TASK TO CARRY OUT: Set out the listing word for word. End with the line that contains "just a lifestyle".

INFORMATION SUPPLIED:
■ ■ ■
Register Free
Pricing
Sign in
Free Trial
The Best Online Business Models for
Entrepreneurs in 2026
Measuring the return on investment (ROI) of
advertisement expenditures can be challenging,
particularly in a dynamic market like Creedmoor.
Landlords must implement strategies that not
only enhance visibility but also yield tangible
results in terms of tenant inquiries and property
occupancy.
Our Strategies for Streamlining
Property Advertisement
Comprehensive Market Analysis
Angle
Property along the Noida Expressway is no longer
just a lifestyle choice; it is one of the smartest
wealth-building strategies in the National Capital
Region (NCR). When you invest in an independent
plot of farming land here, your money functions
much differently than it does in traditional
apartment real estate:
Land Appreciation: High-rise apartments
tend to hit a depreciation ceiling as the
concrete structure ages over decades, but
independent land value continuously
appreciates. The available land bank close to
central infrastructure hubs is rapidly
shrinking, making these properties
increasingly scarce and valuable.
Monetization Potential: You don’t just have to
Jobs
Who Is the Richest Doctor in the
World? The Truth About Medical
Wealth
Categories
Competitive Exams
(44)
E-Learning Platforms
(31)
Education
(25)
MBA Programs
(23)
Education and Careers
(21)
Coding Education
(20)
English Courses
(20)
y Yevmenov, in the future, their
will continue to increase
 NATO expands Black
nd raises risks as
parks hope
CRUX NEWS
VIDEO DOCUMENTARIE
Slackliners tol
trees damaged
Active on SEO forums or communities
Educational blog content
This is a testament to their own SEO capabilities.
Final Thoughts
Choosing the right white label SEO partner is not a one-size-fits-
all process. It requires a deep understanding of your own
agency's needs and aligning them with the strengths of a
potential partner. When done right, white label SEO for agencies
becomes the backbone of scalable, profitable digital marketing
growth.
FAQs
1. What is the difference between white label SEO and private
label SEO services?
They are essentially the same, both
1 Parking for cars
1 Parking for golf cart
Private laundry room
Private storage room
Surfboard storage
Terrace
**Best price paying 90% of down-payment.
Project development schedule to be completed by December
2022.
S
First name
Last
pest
■ ■ ■
RESULT OF THE TASK:
Register Free
Pricing
Sign in
Free Trial
The Best Online Business Models for
Entrepreneurs in 2026
Measuring the return on investment (ROI) of
advertisement expenditures can be challenging,
particularly in a dynamic market like Creedmoor.
Landlords must implement strategies that not
only enhance visibility but also yield tangible
results in terms of tenant inquiries and property
occupancy.
Our Strategies for Streamlining
Property Advertisement
Comprehensive Market Analysis
Angle
Property along the Noida Expressway is no longer
just a lifestyle choice; it is one of the smartest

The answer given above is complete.